I'm trying to analyze a network algorithm to get a latency probability distribution. One of the steps is to "calculate the probability distribution of the number of updated nodes in a single hop of a network flooding". It can be formulated like this:
Let $V$ be a set of $n$ vertices. Each vertex has $d$ uniformly random outgoing edges. So there's $(^{n-1}C_d)^n$ combinations how this graph may be connected. We split $V$ in two sets: $A, B$ of size $n_a$ and $\mathcal n_b=n-n_a$. Count edge combinations, in which exactly $k$ vertices in $B$ have at least one outgoing or incoming edge with a vertex in $A$. $(0 \le k \le n_b)$
I've written a script to numerically calculate this for small $n, d$ and $k$ and it gives me:
- For $n=4, d=1, n_a=1$ the answer is: $[0, 36, 36, 9]$ (corresponds to $k=0, 1, 2, 3$).
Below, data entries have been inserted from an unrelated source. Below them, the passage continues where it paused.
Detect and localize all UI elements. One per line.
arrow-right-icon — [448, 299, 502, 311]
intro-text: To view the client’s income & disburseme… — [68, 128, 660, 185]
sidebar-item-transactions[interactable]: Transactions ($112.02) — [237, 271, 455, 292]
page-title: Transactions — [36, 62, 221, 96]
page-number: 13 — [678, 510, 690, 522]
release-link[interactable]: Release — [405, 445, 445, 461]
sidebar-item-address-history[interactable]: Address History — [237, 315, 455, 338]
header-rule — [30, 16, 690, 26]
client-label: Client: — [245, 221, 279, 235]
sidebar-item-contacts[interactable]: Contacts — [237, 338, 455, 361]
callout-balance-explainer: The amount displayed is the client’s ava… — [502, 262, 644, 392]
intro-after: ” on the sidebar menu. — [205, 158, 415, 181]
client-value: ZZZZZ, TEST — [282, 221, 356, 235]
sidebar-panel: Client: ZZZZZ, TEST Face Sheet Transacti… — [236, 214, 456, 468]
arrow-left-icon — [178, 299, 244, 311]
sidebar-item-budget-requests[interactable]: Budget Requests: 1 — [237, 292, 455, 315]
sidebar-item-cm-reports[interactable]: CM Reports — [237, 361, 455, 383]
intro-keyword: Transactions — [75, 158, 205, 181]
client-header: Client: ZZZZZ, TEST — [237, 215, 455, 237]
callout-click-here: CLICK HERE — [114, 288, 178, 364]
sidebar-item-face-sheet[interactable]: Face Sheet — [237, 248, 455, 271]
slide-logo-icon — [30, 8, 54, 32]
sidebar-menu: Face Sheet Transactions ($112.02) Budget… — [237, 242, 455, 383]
- For $n=5, d=1, n_a=1$ the answer is: $[0, 432, 432, 144, 16]$.
- For $n=6, d=2, n_a=3$ the answer is: $[1, 807, 63183, 936009]$.
Is it possible to derive an expression for this for given $n, d, n_a$ and $k$?
I thought I can express $k=2$ combinations inductively like "total combinations for $k \le 2$ minus combinations for $k = 1$ and $k=0$", but everything I come up with eventually breaks down when I check against other $k$.
First let $k_1$ be the number of $B$ vertices with an outgoing edge to an $A$ vertex, and $k_2$ be the number of $B$ vertices with an incoming edge from an $A$ vertex.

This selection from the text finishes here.